No dia marcado, diante de 150 homens furiosos, Mukhtar pediu desculpas aos Mastói. O chefe da tribo ignorou seu pedido: “Ela está aí, façam o que quiserem”. A própria Mukhtar descreve o que se passou a partir de então: “Sou arrastada à força como uma cabra que vai ser abatida. Passo da noite externa para uma noite interna, em algum lugar fechado onde só a luz da Lua me permite ver os quatro homens. Nenhuma saída, nenhuma oração possível. Não sei quanto tempo durou essa tortura infame. Para aqueles animais, uma mulher não passa de um objeto de posse, de honra ou vingança. Eles sabem que uma mulher assim humilhada tem como único recurso o suicídio. Nem precisam usar armas. O estupro a mata”.
Após devolverem Mukhtar, expondo-a brutalizada e seminua diante de todo o seu clã, os Mastói retiraram a acusação contra seu irmão. Até aquele momento, nenhum homem havia sido legalmente punido por uma vingança ou crime de honra no Paquistão e, quando a justiça comum dava ganho de causa a uma mulher, não era raro ela ser assassinada. No entanto, apesar das ameaças, apesar das tentativas da polícia em distorcer seu depoimento, apesar da desgastante batalha judicial, Mukhtar conseguiu que seis agressores fossem presos e condenados: quatro pelo estupro e dois por incitação a ele, incluindo o chefe dos Mastói. Os réus apelaram e houve um novo julgamento em que, para indignação geral, todos foram inocentados. Mukhtar não teve dúvida: foi ao gabinete do primeiro-ministro e se recusou a sair de lá enquanto seus agressores não voltassem à prisão. Usando uma brecha na lei, ela ganhou mais uma batalha.

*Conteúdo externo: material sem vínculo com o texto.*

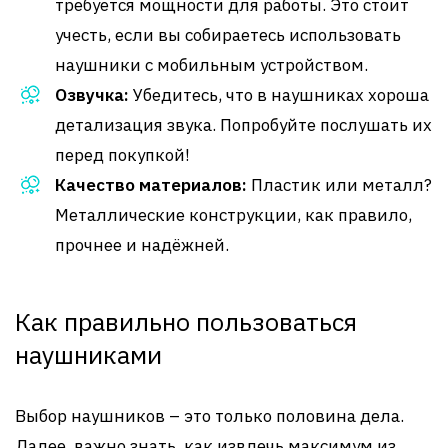
требуется мощности для работы. Это стоит
учесть, если вы собираетесь использовать
наушники с мобильным устройством.
Озвучка:
Убедитесь, что в наушниках хороша
детализация звука. Попробуйте послушать их
перед покупкой!
Качество материалов:
Пластик или металл?
Металлические конструкции, как правило,
прочнее и надёжней.
Как правильно пользоваться
наушниками
Выбор наушников – это только половина дела.
Далее, важно знать, как извлечь максимум из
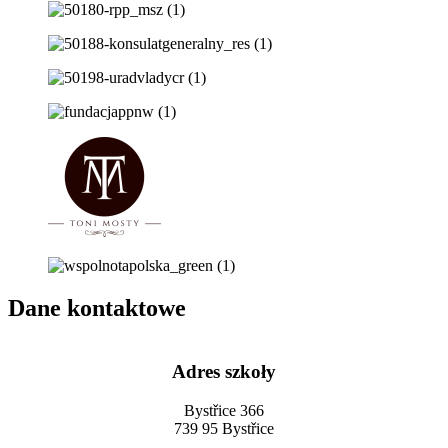
Dane kontaktowe
Adres szkoły
Bystřice 366
739 95 Bystřice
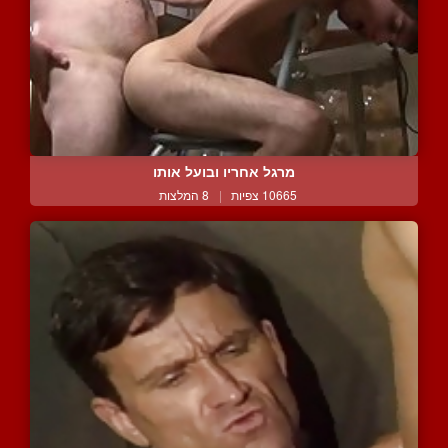
מרגל אחריו ובועל אותו
10665 צפיות
|
8 המלצות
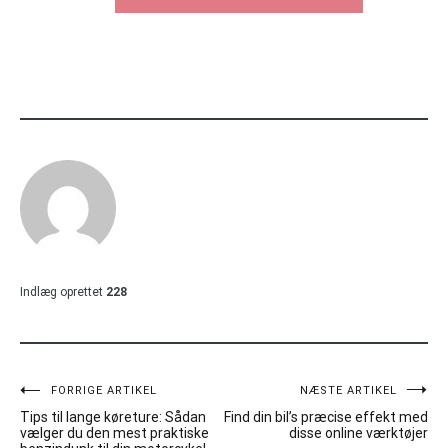
Indlæg oprettet
228
Indlægsnavigation
FORRIGE ARTIKEL
NÆSTE ARTIKEL
Tips til lange køreture: Sådan
Find din bil’s præcise effekt med
vælger du den mest praktiske
disse online værktøjer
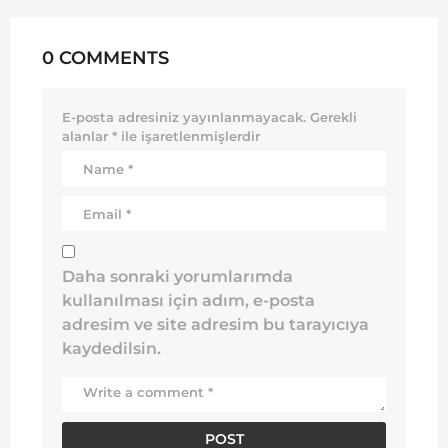
0 COMMENTS
E-posta adresiniz yayınlanmayacak.
Gerekli
alanlar
*
ile işaretlenmişlerdir
Daha sonraki yorumlarımda
kullanılması için adım, e-posta
adresim ve site adresim bu tarayıcıya
kaydedilsin.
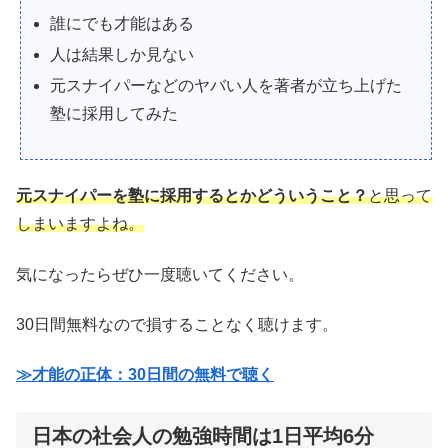
誰にでも才能はある
人は結果しか見ない
元スナイパーなどのヤバい人を著者が立ち上げた
塾に採用してみた
元スナイパーを塾に採用するとかどういうこと？
と思って
しまいますよね。
気になったらぜひ一度聴いてください。
30日間無料なので損することなく聴けます。
≫才能の正体：30日間の無料で聴く
日本の社会人の勉強時間は1日平均6分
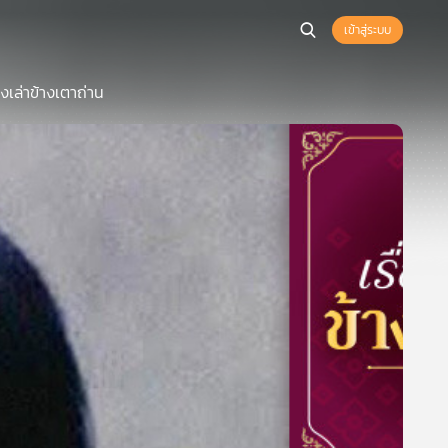
เข้าสู่ระบบ
องเล่าข้างเตาถ่าน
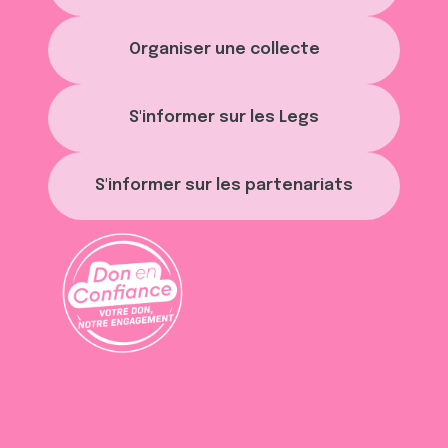
Organiser une collecte
S'informer sur les Legs
S'informer sur les partenariats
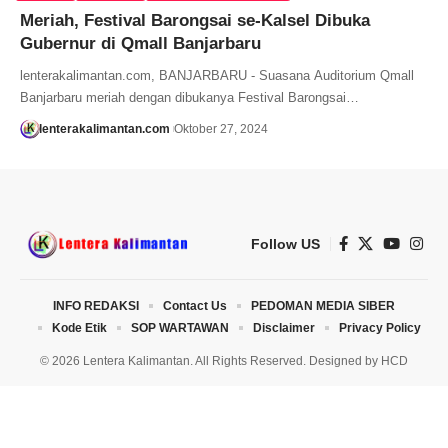
Meriah, Festival Barongsai se-Kalsel Dibuka
Gubernur di Qmall Banjarbaru
lenterakalimantan.com, BANJARBARU - Suasana Auditorium Qmall
Banjarbaru meriah dengan dibukanya Festival Barongsai…
lenterakalimantan.com
Oktober 27, 2024
Follow US
INFO REDAKSI
Contact Us
PEDOMAN MEDIA SIBER
Kode Etik
SOP WARTAWAN
Disclaimer
Privacy Policy
© 2026 Lentera Kalimantan. All Rights Reserved. Designed by
HCD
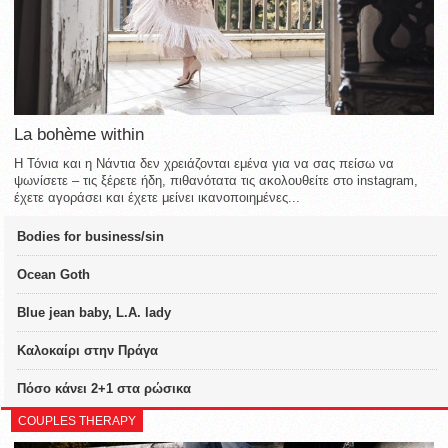
La bohème within
Η Τόνια και η Νάντια δεν χρειάζονται εμένα για να σας πείσω να
ψωνίσετε – τις ξέρετε ήδη, πιθανότατα τις ακολουθείτε στο instagram,
έχετε αγοράσει και έχετε μείνει ικανοποιημένες...
Bodies for business/sin
Ocean Goth
Blue jean baby, L.A. lady
Καλοκαίρι στην Πράγα
Πόσο κάνει 2+1 στα ρώσικα
COUPLES THERAPY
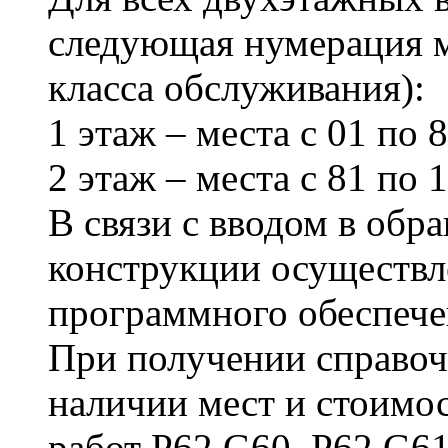
следующая нумерация м
класса обслуживания):
1 этаж – места с 01 по 8
2 этаж – места с 81 по 1
В связи с вводом в обр
конструкции осуществл
программного обеспече
При получении справо
наличии мест и стоимос
работ P62 G60, P62 G61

Mas nem tudo é horror na história de Mukhtar: sua tragédia possibilitou a realização de um sonho. Quando o governo lhe ofereceu uma indenização equivalente a US$ 8.500,00, ela reagiu, dizendo: “Não preciso de nenhum cheque, preciso de uma escola! Como as mulheres não estudam, elas são ensinadas a obedecer e a submissão passa de geração em geração. Temos de dar conhecimento às meninas”.
Hoje, a escola de Mukhtar é a única da região e atende 200 meninas e 150 meninos de várias tribos, de castas superiores e inferiores (até os filhos dos Mastói vão à escola regularmente). “Educar meninas é fácil, mas no caso dos meninos que nascem nesse mundo de brutamontes é uma empreitada mais difícil.” No início, Mukhtar precisou bater de porta em porta para convencer os pais a permitirem que as meninas freqüentassem a escola: foi assim que ela passou a ser chamada pelas alunas pequenas de Mukhtar Mai (grande irmã respeitada). “Meus alunos são as sementes de uma geração mais bem-educada, livre e pacífica entre homens e mulheres.” Previdente, ela optou por não depender da ajuda estrangeira ou do governo: construiu um estábulo e comprou cabras para que a escola se auto-sustentasse.
Hoje, Mukhtar usa sua voz para incentivar aquelas que ainda permanecem no silêncio: “Eu tenho uma mensagem para todas as mulheres estupradas ou vítimas de violência. É preciso falar sobre o que houve e lutar por justiça”. Ela resume sua trajetória de mulher tímida e analfabeta a símbolo mundial e diretora da sua própria escola, em apenas uma frase: “Eu aprendi a existir”.